Diferente de todas as outras vezes: minha vez, eu
pedi o cigarro; clamei pelo direito de ser ofertado, clamei por um pequeno e
vulgar gesto. O segurei entre os dedos – confesso que receoso – tomei o
isqueiro e o acendi. Primeiro o leve engasgar, depois uma sensação que eu
jamais serei capaz de descrever, seria como tentar criar uma réplica de alta
qualidade da Barca de Dante, de Eugène Delacroix, com os olhos fechados, sem
modelo e pintando com os pés. Próximo a isso, creio eu.
Senti-me envolto por um suave mar em forma de
neblina, ou apenas neblina, a fumaça é tóxica, todos sabem. Não foi um trauma,
não foi uma experiência negativa, finalmente eu pude sentir o prazer que por
anos eu ouvi todos os fumantes tentaram descrever. Qualquer descrição era
apenas um emaranhado de fumaça pairando sobre suas mentes nicotinadas.

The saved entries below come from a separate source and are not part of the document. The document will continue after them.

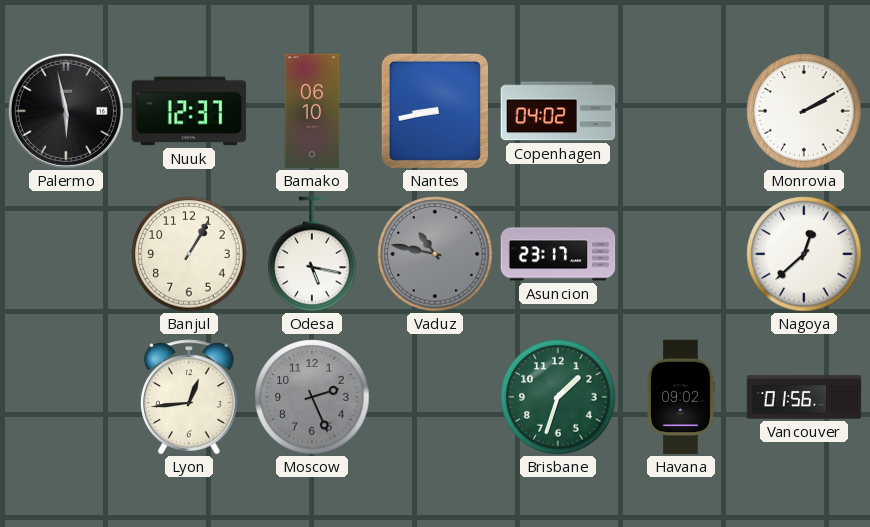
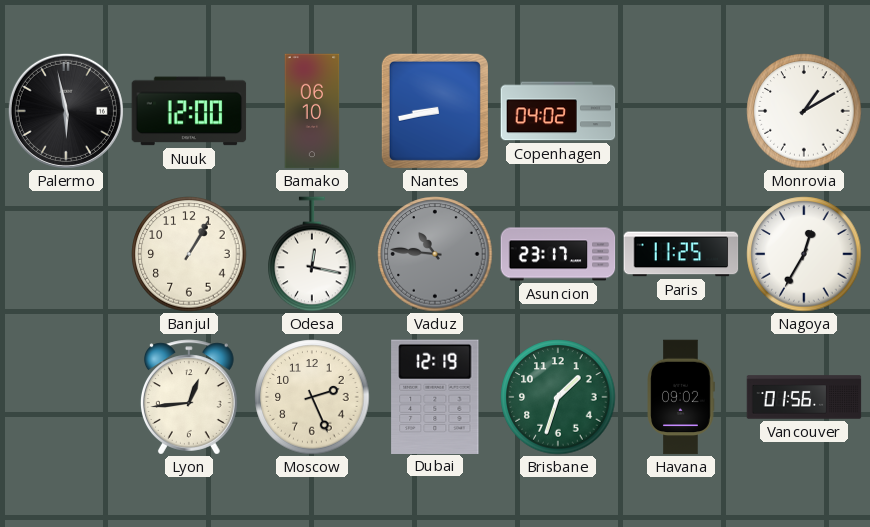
Nuuk: 12:37 -> 12:00
Monrovia: 2:10 -> 1:10
Odesa: 5:17 -> 12:17
Vaduz: 10:47 -> 10:46
Paris: none -> 11:25
Nagoya: 12:38 -> 12:35
Moscow dial: grey -> cream
Dubai: none -> 12:19
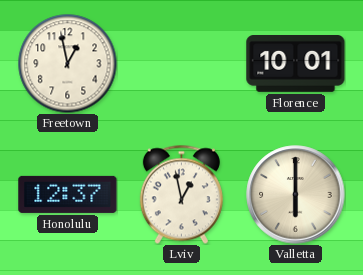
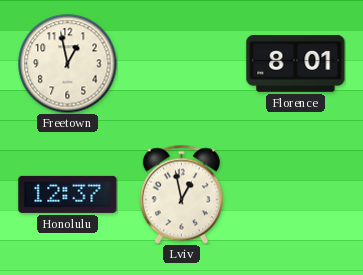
Florence: 10:01 -> 8:01
Valletta: 6:00 -> none
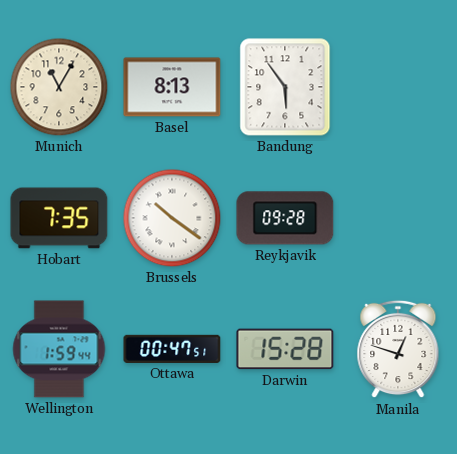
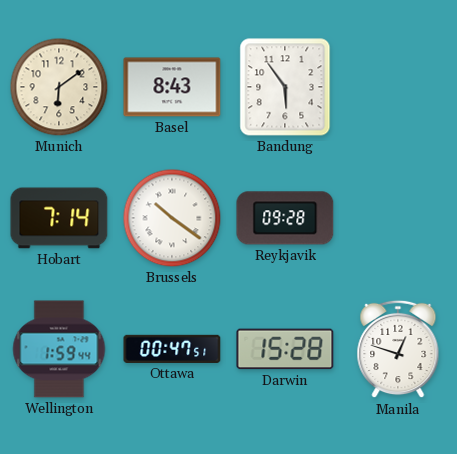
Munich: 11:05 -> 6:09
Basel: 8:13 -> 8:43
Hobart: 7:35 -> 7:14
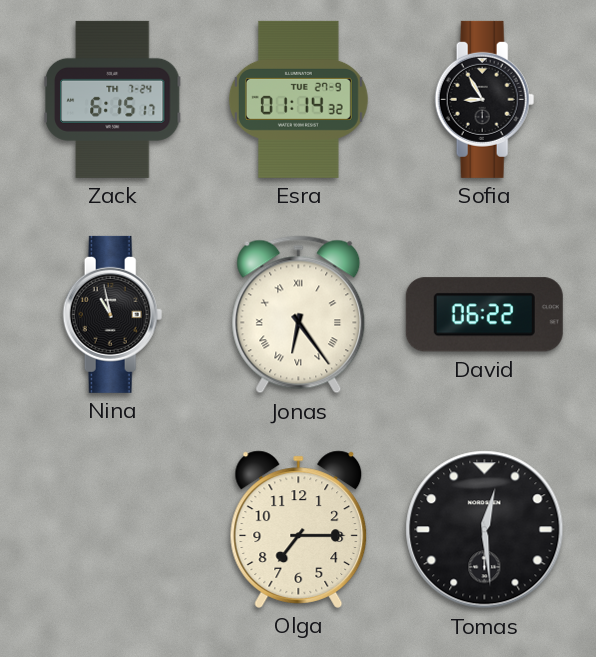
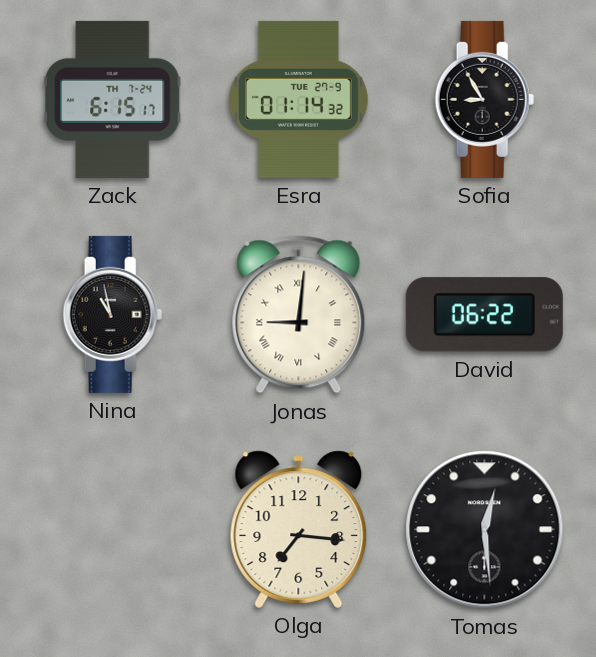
Jonas: 6:24 -> 9:01
Olga: 7:15 -> 7:16
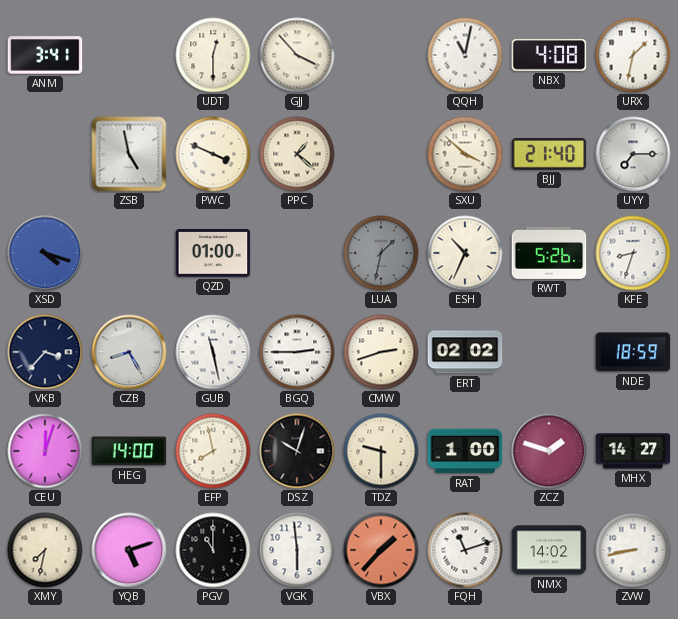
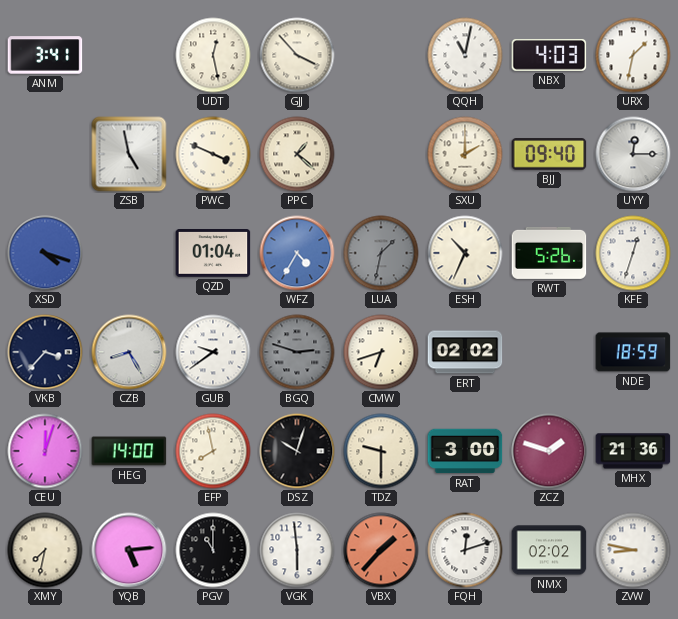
UDT: 12:30 -> 12:28
NBX: 4:08 -> 4:03
SXU: 3:52 -> 2:00
BJJ: 21:40 -> 09:40
UYY: 7:15 -> 12:15
QZD: 01:00 -> 01:04
WFZ: none -> 4:35
KFE: 8:33 -> 12:33
GUB: 11:28 -> 9:39
BGQ: 2:45 -> 2:48
BGQ dial: white -> grey
CMW: 2:42 -> 6:42
RAT: 1:00 -> 3:00
MHX: 14:27 -> 21:36
YQB: 5:12 -> 5:14
FQH: 11:12 -> 12:12
NMX: 14:02 -> 02:02
ZVW: 8:43 -> 8:47
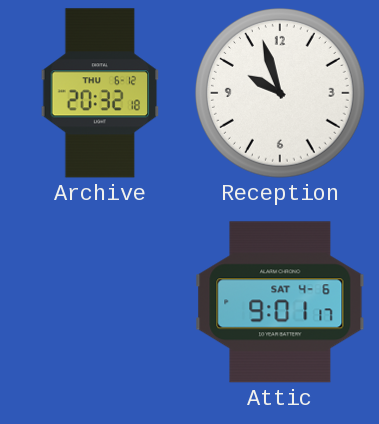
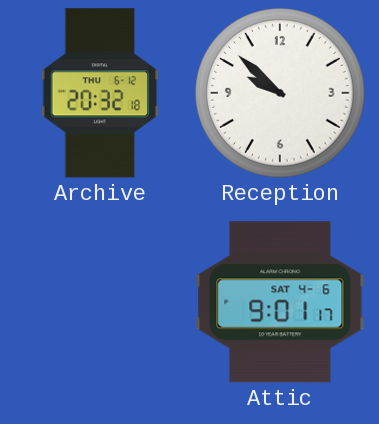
Reception: 9:57 -> 9:52
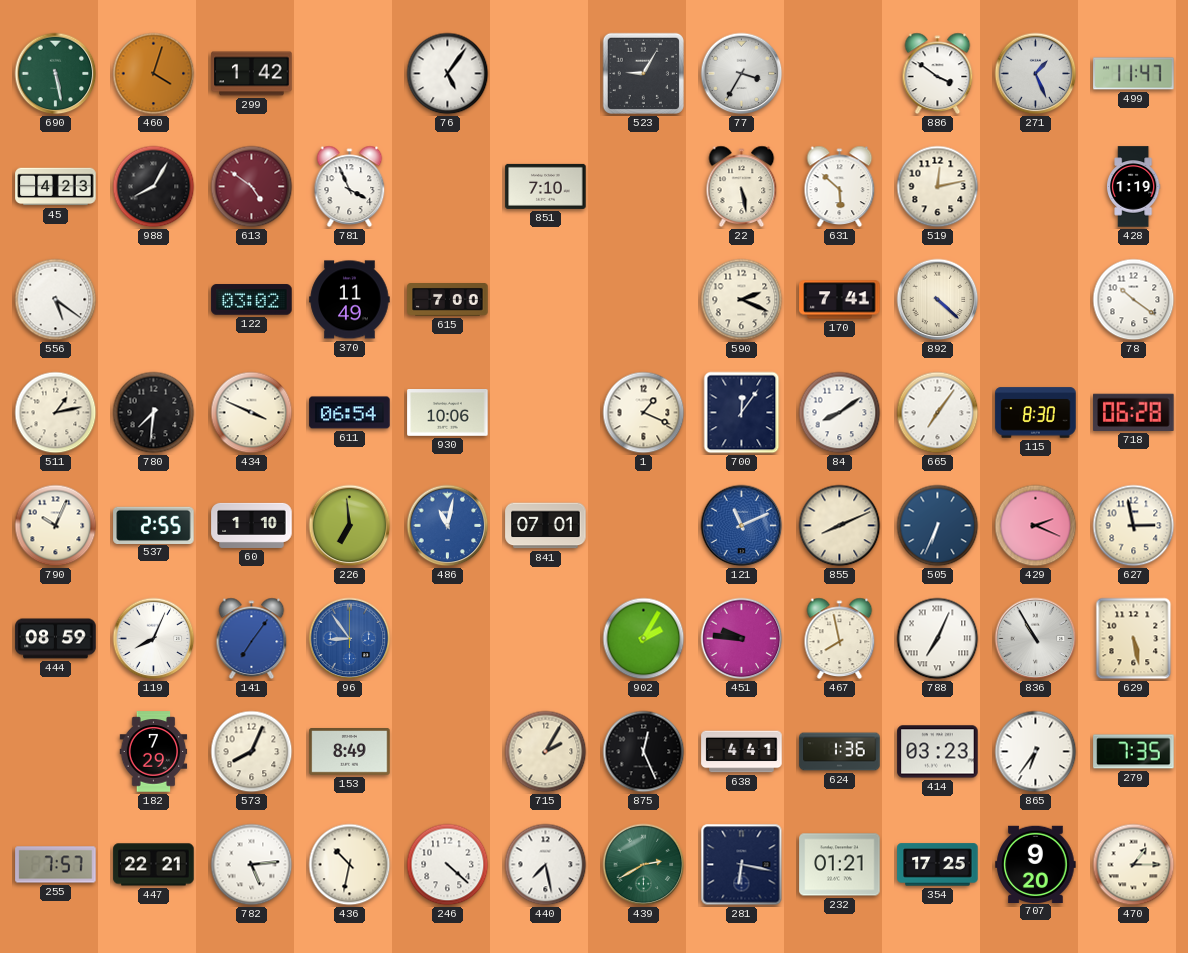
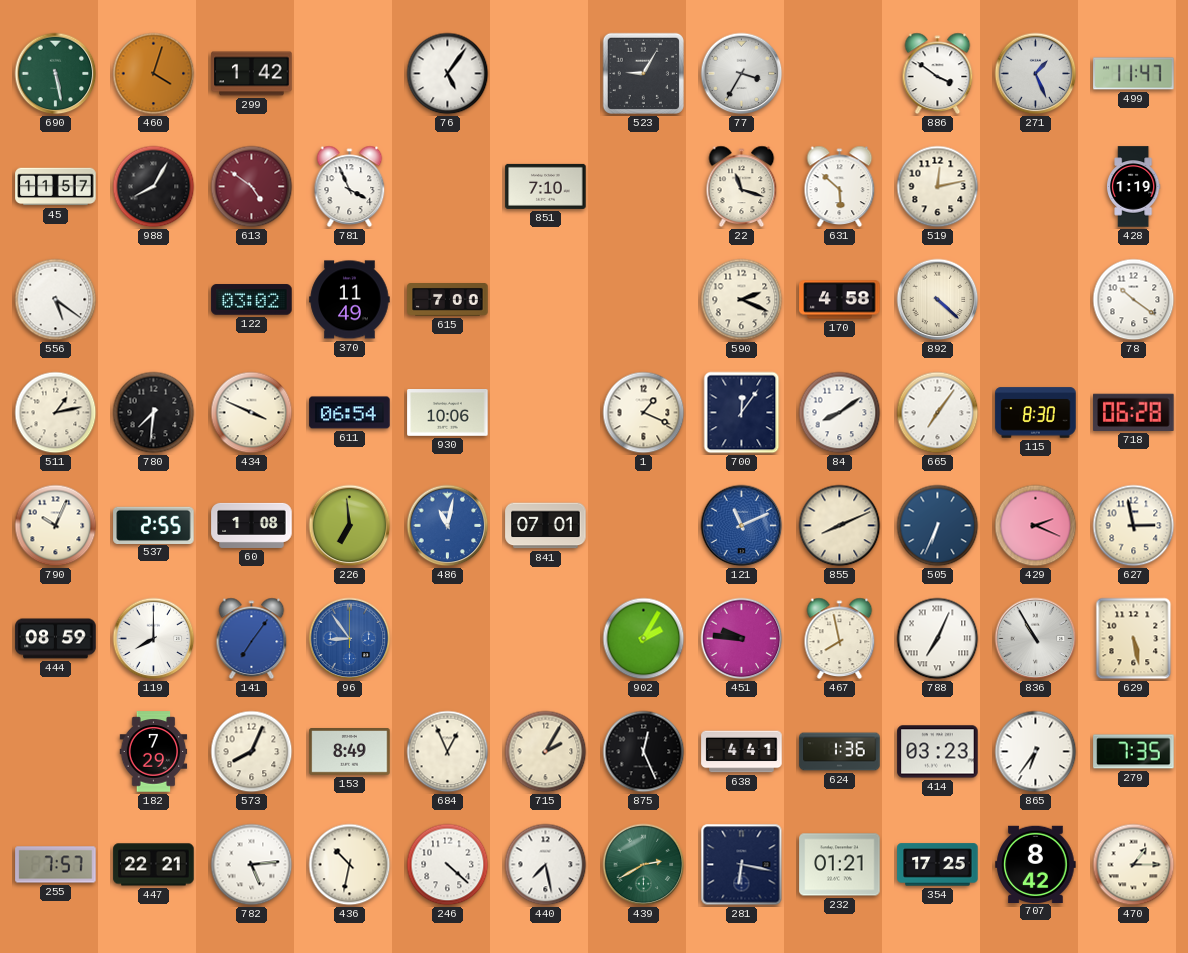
45: 4:23 -> 11:57
22: 5:28 -> 11:18
170: 7:41 -> 4:58
60: 1:10 -> 1:08
119: 8:04 -> 8:00
684: none -> 12:56
707: 9:20 -> 8:42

Para mim, o ato de fumar sempre demonstrou charme,
luxo, estilo. Claro, todos os esteriótipos que a indústria do tabaco queria
impor aos fumantes, impôs a mim, também, não os julgo, os julgo, na verdade, em
demasia inteligentes; conseguiram fazer coisas que ninguém jamais fora capaz de
fazer. Cada um recebe por aquilo que planta.
O ato não findou-se por aí, lembro de ter fumado
outros cinco ou seis, logo em seguida. Qual o objetivo? Qual a análise tão
profunda sobre um ato recalcado por anos? Não há objetivo, assim como não há
análise alguma. Tudo apenas é outro simulacro criado pela mente perturbada, eu
poderia pensar em milhares de motivos para tentar convencer todos a fumar, mas
para mim, será inesquecível a sensação, o prazer. O gesto, hoje em dia,
tornou-se muito mais nostálgico e saudosista, tornou-se um prazeroso hábito.
Muitas vezes, o cigarro, assim como o sexo, apenas contagia o corpo por alguns
instantes, poporciona fulgor à alma, intercala o demasiado prazer à demasiada
necessidade. Qual o fruto de tudo isso? Qual a razão para, constantemente,
levar um cigarro à boca?
A resposta encontra-se previamente formulada em
qualquer língua fumante, para qualquer pessoa conhecedora do prazer de um
pequeno cigarro a resposta é simples, mesmo que obscura, o cigarro dilata o
espaço-tempo, cria uma espécie de câmara que possibilita em aproximadamente cinco
ou sete minutos pensar sobre uma vida inteira, uma série de atitudes e gestos
que, sem ele, seriam simplesmente inimagináveis. Complexa a forma de pensar,
sim, incoerente, jamais. Pelo menos para mim.
Então, qual a razão para ser inesquecível? Será um
trauma de infância?
Nem
todo o trauma deveria ser pensado de forma negativa, pelo menos eu penso assim,
hoje sou capaz de refletir sobre indeterminadas quantidades de coisas que
outrora eu jamais fora. Destarte sou capaz de usufruir das minhas próprias
divagações, também sou capaz de perceber que não sou adepto às mais derivadas
teorias de que o cigarro apenas faz mal, tudo bem, ele não é de um todo
saudável; ele faz bem a mim.
O grande sarcasmo desse cenário chamado vida é a
simples persuasão de todos os fatos, existe razão para pensar no cigarro,
quando milhares de outras ideias simplesmente brotam aos dedos? Não. Não há
razão alguma. Seria irracional apenas perceber o amplo sentido de um texto de
caráter reminiscente. Porém há um vazio inóspito, consideravelmente grande, e
capaz de atribular o mais pacífico de todos os pensamentos.
Meu primeiro cigarro será inesquecível, assim como
aquela noite, assim como todo o prazer a mim concedido naquela noite. A
sensação do inesquecível também não será esquecida, por mais que seja uma
sensação comum e corriqueira, é impossível esquecê-la, ela apenas encontra-se
fadada dentro de outras sensações. E o cigarro? Continuou queimando durante
toda a escritura desse texto, tornando-o, também, inesquecível.